= The task =
Below are entries; count the lines containing the string "toiture". The answer is that number alone.

:::

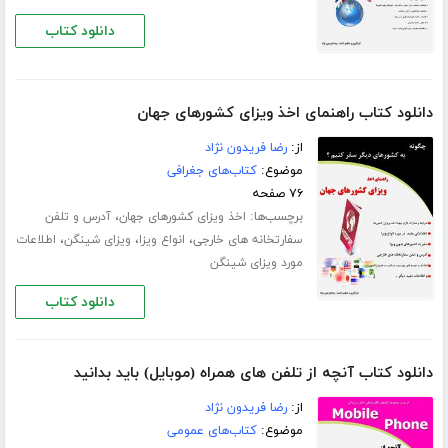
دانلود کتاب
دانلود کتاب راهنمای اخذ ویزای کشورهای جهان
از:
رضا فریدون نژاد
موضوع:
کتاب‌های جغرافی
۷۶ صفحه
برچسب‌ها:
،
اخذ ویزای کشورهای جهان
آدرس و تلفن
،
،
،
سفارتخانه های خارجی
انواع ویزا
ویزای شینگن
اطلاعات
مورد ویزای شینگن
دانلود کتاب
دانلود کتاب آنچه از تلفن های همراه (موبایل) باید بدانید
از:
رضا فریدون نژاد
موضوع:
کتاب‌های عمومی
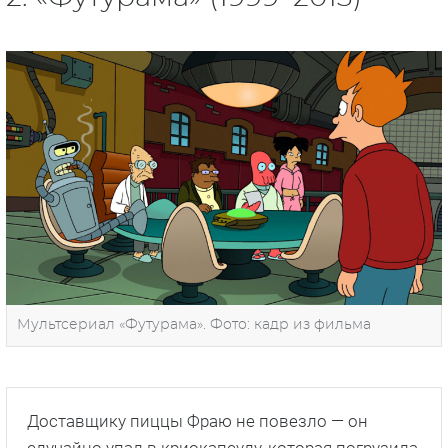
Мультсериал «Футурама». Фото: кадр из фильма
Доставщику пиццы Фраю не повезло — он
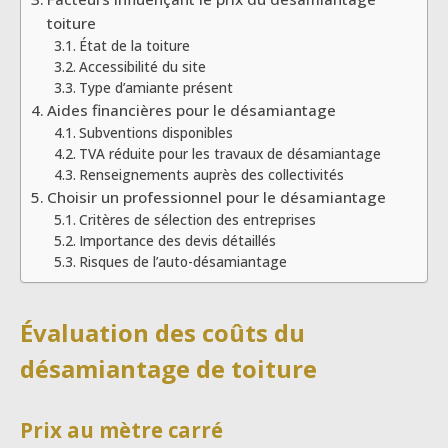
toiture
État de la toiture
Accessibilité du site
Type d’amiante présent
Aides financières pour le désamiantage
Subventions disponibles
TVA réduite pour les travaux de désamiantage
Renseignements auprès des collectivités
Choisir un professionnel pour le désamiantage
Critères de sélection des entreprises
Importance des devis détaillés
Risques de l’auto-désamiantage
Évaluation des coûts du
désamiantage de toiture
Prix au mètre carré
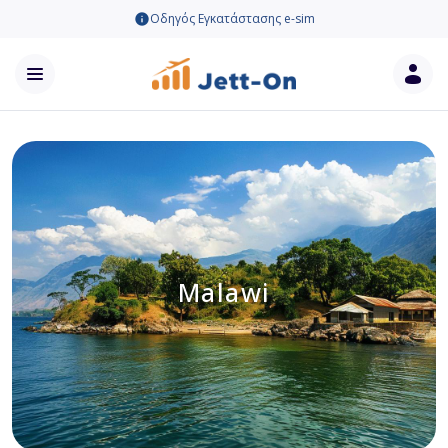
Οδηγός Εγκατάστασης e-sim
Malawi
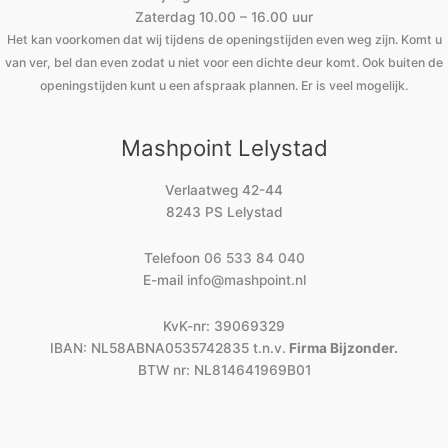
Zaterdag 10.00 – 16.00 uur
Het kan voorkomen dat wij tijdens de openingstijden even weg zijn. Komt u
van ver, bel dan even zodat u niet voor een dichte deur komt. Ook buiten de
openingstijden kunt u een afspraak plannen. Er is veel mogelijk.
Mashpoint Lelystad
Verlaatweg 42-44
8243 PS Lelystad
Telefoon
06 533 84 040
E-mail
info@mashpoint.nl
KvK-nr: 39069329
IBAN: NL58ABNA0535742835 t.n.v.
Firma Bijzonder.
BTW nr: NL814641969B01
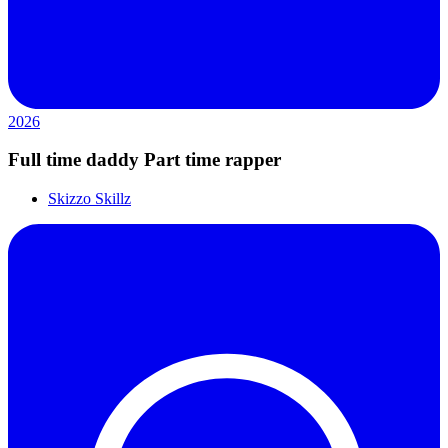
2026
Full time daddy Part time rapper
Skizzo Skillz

:::

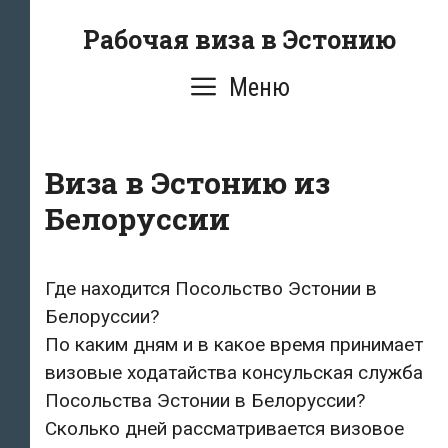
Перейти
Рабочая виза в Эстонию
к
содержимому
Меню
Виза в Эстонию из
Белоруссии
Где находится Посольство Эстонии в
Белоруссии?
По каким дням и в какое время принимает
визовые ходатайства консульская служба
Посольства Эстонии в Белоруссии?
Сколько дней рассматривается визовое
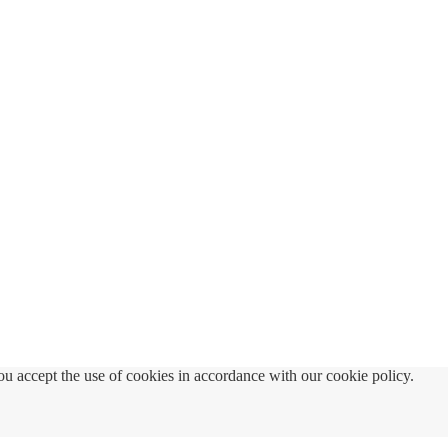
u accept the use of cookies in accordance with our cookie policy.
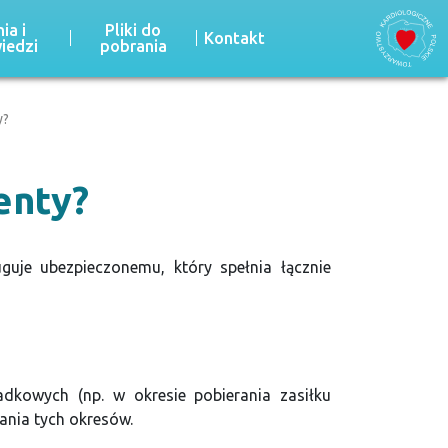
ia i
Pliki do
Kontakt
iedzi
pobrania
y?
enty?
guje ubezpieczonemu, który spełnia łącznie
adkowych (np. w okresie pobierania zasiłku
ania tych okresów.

:::

= Written response =
3